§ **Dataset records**
Start of Block
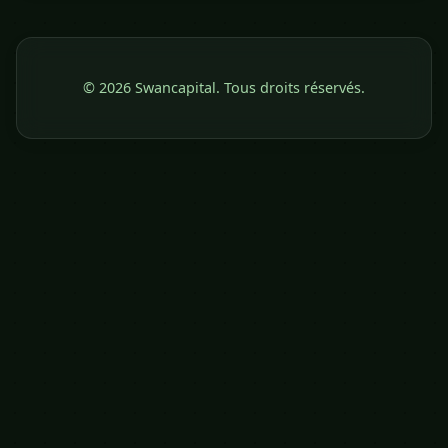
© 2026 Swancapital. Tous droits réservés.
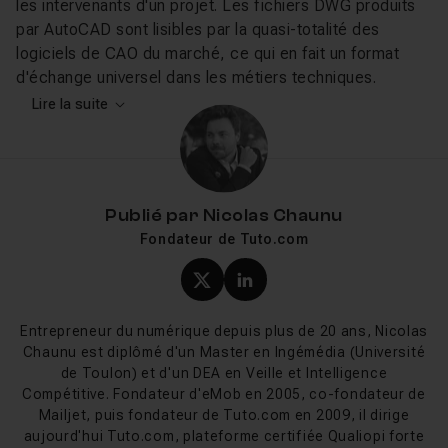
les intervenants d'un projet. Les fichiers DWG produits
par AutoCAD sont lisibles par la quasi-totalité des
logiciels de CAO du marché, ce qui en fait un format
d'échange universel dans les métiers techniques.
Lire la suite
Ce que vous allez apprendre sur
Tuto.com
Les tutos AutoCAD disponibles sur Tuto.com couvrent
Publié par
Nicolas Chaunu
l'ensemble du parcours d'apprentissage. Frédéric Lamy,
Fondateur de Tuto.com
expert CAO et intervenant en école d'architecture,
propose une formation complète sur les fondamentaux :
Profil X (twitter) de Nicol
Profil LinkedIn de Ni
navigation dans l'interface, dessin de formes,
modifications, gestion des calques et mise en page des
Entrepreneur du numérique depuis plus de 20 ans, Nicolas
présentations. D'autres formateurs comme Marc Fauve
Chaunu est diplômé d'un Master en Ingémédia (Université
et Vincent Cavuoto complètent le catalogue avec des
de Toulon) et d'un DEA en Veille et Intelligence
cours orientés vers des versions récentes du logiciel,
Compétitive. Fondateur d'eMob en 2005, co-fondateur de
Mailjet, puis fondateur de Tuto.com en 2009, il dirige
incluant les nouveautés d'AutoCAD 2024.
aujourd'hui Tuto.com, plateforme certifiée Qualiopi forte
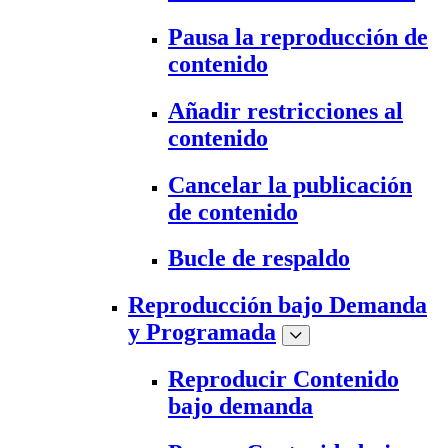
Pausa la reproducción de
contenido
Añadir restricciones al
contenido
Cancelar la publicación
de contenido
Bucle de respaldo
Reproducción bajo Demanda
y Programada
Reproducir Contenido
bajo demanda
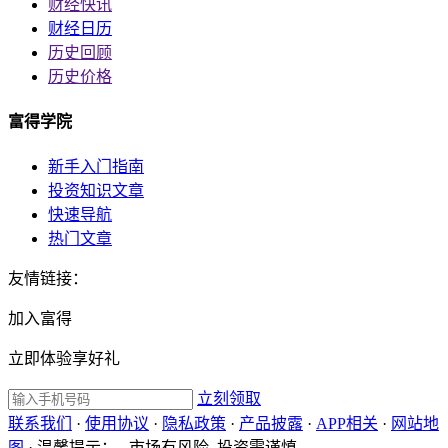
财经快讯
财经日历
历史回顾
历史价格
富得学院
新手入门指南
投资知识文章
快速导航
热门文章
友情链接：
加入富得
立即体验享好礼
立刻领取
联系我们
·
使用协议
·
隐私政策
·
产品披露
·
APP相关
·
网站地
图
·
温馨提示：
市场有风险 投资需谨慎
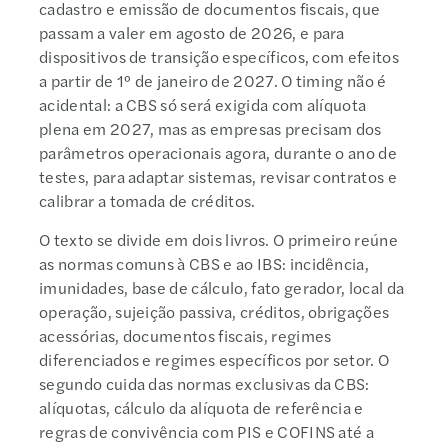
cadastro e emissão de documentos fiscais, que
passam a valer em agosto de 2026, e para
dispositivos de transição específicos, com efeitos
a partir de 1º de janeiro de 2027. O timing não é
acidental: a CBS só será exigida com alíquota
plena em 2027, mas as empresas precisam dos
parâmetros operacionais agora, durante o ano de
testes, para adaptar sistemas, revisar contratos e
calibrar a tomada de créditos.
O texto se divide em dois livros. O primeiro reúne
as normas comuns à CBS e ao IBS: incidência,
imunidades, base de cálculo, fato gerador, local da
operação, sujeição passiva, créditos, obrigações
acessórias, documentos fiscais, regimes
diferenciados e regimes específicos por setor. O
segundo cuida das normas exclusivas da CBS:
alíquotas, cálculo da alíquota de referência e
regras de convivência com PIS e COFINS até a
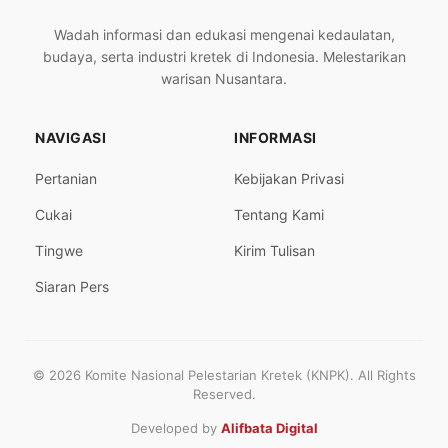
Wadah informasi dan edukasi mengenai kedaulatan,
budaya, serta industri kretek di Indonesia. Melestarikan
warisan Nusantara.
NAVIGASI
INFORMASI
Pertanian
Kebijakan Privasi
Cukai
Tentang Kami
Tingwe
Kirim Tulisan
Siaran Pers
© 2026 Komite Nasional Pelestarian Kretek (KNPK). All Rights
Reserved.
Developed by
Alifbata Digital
End of Block
§ **Task item**
Except for the pictures, set down all of the records exactly.

§ **Worked solution**
© 2026 Swancapital. Tous droits réservés.
les intervenants d'un projet. Les fichiers DWG produits
par AutoCAD sont lisibles par la quasi-totalité des
logiciels de CAO du marché, ce qui en fait un format
d'échange universel dans les métiers techniques.
Lire la suite
Ce que vous allez apprendre sur
Tuto.com
Les tutos AutoCAD disponibles sur Tuto.com couvrent
Publié par
Nicolas Chaunu
l'ensemble du parcours d'apprentissage. Frédéric Lamy,
Fondateur de Tuto.com
expert CAO et intervenant en école d'architecture,
propose une formation complète sur les fondamentaux :
Profil X (twitter) de Nicol
Profil LinkedIn de Ni
navigation dans l'interface, dessin de formes,
modifications, gestion des calques et mise en page des
Entrepreneur du numérique depuis plus de 20 ans, Nicolas
présentations. D'autres formateurs comme Marc Fauve
Chaunu est diplômé d'un Master en Ingémédia (Université
et Vincent Cavuoto complètent le catalogue avec des
de Toulon) et d'un DEA en Veille et Intelligence
cours orientés vers des versions récentes du logiciel,
Compétitive. Fondateur d'eMob en 2005, co-fondateur de
Mailjet, puis fondateur de Tuto.com en 2009, il dirige
incluant les nouveautés d'AutoCAD 2024.
aujourd'hui Tuto.com, plateforme certifiée Qualiopi forte
Pausa la reproducción de
contenido
Añadir restricciones al
contenido
Cancelar la publicación
de contenido
Bucle de respaldo
Reproducción bajo Demanda
y Programada
Reproducir Contenido
bajo demanda
财经快讯
财经日历
历史回顾
历史价格
富得学院
新手入门指南
投资知识文章
快速导航
热门文章
友情链接：
加入富得
立即体验享好礼
立刻领取
联系我们
·
使用协议
·
隐私政策
·
产品披露
·
APP相关
·
网站地
图
·
温馨提示：
市场有风险 投资需谨慎
cadastro e emissão de documentos fiscais, que
passam a valer em agosto de 2026, e para
dispositivos de transição específicos, com efeitos
a partir de 1º de janeiro de 2027. O timing não é
acidental: a CBS só será exigida com alíquota
plena em 2027, mas as empresas precisam dos
parâmetros operacionais agora, durante o ano de
testes, para adaptar sistemas, revisar contratos e
calibrar a tomada de créditos.
O texto se divide em dois livros. O primeiro reúne
as normas comuns à CBS e ao IBS: incidência,
imunidades, base de cálculo, fato gerador, local da
operação, sujeição passiva, créditos, obrigações
acessórias, documentos fiscais, regimes
diferenciados e regimes específicos por setor. O
segundo cuida das normas exclusivas da CBS:
alíquotas, cálculo da alíquota de referência e
regras de convivência com PIS e COFINS até a
Wadah informasi dan edukasi mengenai kedaulatan,
budaya, serta industri kretek di Indonesia. Melestarikan
warisan Nusantara.
NAVIGASI
INFORMASI
Pertanian
Kebijakan Privasi
Cukai
Tentang Kami
Tingwe
Kirim Tulisan
Siaran Pers
© 2026 Komite Nasional Pelestarian Kretek (KNPK). All Rights
Reserved.
Developed by
Alifbata Digital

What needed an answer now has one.